> **Exercise details**
Copy out each line below exactly as written.

Segment Open

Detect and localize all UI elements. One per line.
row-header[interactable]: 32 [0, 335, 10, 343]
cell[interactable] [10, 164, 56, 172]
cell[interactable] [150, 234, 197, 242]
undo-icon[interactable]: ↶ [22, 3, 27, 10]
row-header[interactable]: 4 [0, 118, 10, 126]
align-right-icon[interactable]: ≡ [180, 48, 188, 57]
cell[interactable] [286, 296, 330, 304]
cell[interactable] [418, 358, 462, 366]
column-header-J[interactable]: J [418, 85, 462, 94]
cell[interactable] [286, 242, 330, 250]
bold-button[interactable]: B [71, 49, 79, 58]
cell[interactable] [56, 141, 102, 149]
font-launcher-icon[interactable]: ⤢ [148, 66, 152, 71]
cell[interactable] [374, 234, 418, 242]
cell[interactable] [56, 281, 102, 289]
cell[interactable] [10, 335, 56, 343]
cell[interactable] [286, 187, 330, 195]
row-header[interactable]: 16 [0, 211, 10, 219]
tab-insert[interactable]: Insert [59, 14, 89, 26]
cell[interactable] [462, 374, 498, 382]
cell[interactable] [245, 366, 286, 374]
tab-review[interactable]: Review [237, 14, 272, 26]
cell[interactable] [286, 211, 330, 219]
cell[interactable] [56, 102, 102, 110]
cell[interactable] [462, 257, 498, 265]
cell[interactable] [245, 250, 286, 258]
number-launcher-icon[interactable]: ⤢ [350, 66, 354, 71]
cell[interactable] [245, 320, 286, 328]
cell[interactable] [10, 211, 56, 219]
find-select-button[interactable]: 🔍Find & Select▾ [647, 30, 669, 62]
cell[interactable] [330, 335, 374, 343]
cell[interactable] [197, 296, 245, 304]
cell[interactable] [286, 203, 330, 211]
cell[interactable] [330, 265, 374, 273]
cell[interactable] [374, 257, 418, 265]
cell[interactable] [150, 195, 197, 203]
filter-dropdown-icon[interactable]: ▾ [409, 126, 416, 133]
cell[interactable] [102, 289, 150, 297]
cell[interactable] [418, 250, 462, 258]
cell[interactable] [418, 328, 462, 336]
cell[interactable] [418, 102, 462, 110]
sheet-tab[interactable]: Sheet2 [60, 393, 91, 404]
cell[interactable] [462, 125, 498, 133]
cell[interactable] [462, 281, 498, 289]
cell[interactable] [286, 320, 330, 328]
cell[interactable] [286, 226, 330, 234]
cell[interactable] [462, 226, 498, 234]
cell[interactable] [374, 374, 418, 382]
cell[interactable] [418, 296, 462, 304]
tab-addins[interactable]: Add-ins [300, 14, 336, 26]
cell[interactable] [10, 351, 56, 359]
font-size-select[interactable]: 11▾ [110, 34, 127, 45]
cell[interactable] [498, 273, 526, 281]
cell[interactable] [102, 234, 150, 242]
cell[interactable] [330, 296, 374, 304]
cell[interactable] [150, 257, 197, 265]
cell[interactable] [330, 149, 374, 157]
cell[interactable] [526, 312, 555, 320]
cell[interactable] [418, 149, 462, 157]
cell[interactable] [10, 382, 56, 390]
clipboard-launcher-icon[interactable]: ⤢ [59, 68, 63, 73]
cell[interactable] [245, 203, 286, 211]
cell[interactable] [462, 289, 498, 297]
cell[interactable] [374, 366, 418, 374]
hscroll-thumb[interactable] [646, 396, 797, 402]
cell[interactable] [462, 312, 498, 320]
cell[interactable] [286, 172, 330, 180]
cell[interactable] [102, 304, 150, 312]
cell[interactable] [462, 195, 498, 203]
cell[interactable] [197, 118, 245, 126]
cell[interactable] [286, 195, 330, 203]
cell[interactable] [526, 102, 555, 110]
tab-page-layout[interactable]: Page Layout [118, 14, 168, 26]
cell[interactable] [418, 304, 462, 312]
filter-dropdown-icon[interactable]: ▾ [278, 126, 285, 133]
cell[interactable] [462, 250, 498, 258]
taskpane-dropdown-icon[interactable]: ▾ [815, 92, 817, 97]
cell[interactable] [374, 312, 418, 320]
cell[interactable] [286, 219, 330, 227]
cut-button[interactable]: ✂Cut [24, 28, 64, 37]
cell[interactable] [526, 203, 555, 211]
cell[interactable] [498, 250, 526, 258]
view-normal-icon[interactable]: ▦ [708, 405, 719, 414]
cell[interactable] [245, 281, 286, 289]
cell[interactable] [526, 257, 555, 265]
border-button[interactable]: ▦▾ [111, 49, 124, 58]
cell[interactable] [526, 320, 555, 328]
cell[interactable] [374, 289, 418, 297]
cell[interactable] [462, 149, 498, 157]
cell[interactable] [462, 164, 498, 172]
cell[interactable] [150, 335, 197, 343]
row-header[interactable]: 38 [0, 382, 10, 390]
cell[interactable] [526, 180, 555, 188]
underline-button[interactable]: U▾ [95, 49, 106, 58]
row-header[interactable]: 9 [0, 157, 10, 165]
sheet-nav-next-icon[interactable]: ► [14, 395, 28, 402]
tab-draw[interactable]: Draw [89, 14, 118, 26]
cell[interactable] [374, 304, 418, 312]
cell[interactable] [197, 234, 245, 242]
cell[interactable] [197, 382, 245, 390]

Segment Closed

> **Task response**
Detect and localize all UI elements. One per line.
row-header[interactable]: 32 [0, 335, 10, 343]
cell[interactable] [10, 164, 56, 172]
cell[interactable] [150, 234, 197, 242]
undo-icon[interactable]: ↶ [22, 3, 27, 10]
row-header[interactable]: 4 [0, 118, 10, 126]
align-right-icon[interactable]: ≡ [180, 48, 188, 57]
cell[interactable] [286, 296, 330, 304]
cell[interactable] [418, 358, 462, 366]
column-header-J[interactable]: J [418, 85, 462, 94]
cell[interactable] [286, 242, 330, 250]
bold-button[interactable]: B [71, 49, 79, 58]
cell[interactable] [56, 141, 102, 149]
font-launcher-icon[interactable]: ⤢ [148, 66, 152, 71]
cell[interactable] [374, 234, 418, 242]
cell[interactable] [56, 281, 102, 289]
cell[interactable] [10, 335, 56, 343]
cell[interactable] [286, 187, 330, 195]
row-header[interactable]: 16 [0, 211, 10, 219]
tab-insert[interactable]: Insert [59, 14, 89, 26]
cell[interactable] [462, 374, 498, 382]
cell[interactable] [245, 366, 286, 374]
tab-review[interactable]: Review [237, 14, 272, 26]
cell[interactable] [286, 211, 330, 219]
cell[interactable] [56, 102, 102, 110]
cell[interactable] [462, 257, 498, 265]
cell[interactable] [245, 250, 286, 258]
number-launcher-icon[interactable]: ⤢ [350, 66, 354, 71]
cell[interactable] [245, 320, 286, 328]
cell[interactable] [10, 211, 56, 219]
find-select-button[interactable]: 🔍Find & Select▾ [647, 30, 669, 62]
cell[interactable] [330, 335, 374, 343]
cell[interactable] [197, 296, 245, 304]
cell[interactable] [286, 203, 330, 211]
cell[interactable] [330, 265, 374, 273]
cell[interactable] [374, 257, 418, 265]
cell[interactable] [150, 195, 197, 203]
filter-dropdown-icon[interactable]: ▾ [409, 126, 416, 133]
cell[interactable] [102, 289, 150, 297]
cell[interactable] [418, 250, 462, 258]
cell[interactable] [418, 328, 462, 336]
cell[interactable] [418, 102, 462, 110]
sheet-tab[interactable]: Sheet2 [60, 393, 91, 404]
cell[interactable] [462, 125, 498, 133]
cell[interactable] [462, 281, 498, 289]
cell[interactable] [286, 320, 330, 328]
cell[interactable] [286, 226, 330, 234]
cell[interactable] [462, 226, 498, 234]
cell[interactable] [374, 374, 418, 382]
cell[interactable] [418, 296, 462, 304]
tab-addins[interactable]: Add-ins [300, 14, 336, 26]
cell[interactable] [10, 351, 56, 359]
font-size-select[interactable]: 11▾ [110, 34, 127, 45]
cell[interactable] [498, 273, 526, 281]
cell[interactable] [102, 234, 150, 242]
cell[interactable] [330, 296, 374, 304]
cell[interactable] [150, 257, 197, 265]
cell[interactable] [330, 149, 374, 157]
cell[interactable] [526, 312, 555, 320]
cell[interactable] [418, 149, 462, 157]
cell[interactable] [10, 382, 56, 390]
clipboard-launcher-icon[interactable]: ⤢ [59, 68, 63, 73]
cell[interactable] [245, 203, 286, 211]
cell[interactable] [462, 289, 498, 297]
cell[interactable] [374, 366, 418, 374]
hscroll-thumb[interactable] [646, 396, 797, 402]
cell[interactable] [462, 312, 498, 320]
cell[interactable] [286, 172, 330, 180]
cell[interactable] [102, 304, 150, 312]
cell[interactable] [462, 195, 498, 203]
cell[interactable] [197, 118, 245, 126]
cell[interactable] [286, 195, 330, 203]
cell[interactable] [526, 102, 555, 110]
tab-page-layout[interactable]: Page Layout [118, 14, 168, 26]
cell[interactable] [418, 304, 462, 312]
filter-dropdown-icon[interactable]: ▾ [278, 126, 285, 133]
cell[interactable] [462, 250, 498, 258]
taskpane-dropdown-icon[interactable]: ▾ [815, 92, 817, 97]
cell[interactable] [374, 312, 418, 320]
cell[interactable] [286, 219, 330, 227]
cut-button[interactable]: ✂Cut [24, 28, 64, 37]
cell[interactable] [526, 203, 555, 211]
cell[interactable] [498, 250, 526, 258]
view-normal-icon[interactable]: ▦ [708, 405, 719, 414]
cell[interactable] [245, 281, 286, 289]
cell[interactable] [526, 257, 555, 265]
border-button[interactable]: ▦▾ [111, 49, 124, 58]
cell[interactable] [526, 320, 555, 328]
cell[interactable] [374, 289, 418, 297]
cell[interactable] [462, 149, 498, 157]
cell[interactable] [462, 164, 498, 172]
cell[interactable] [150, 335, 197, 343]
row-header[interactable]: 38 [0, 382, 10, 390]
cell[interactable] [526, 180, 555, 188]
underline-button[interactable]: U▾ [95, 49, 106, 58]
row-header[interactable]: 9 [0, 157, 10, 165]
sheet-nav-next-icon[interactable]: ► [14, 395, 28, 402]
tab-draw[interactable]: Draw [89, 14, 118, 26]
cell[interactable] [374, 304, 418, 312]
cell[interactable] [197, 234, 245, 242]
cell[interactable] [197, 382, 245, 390]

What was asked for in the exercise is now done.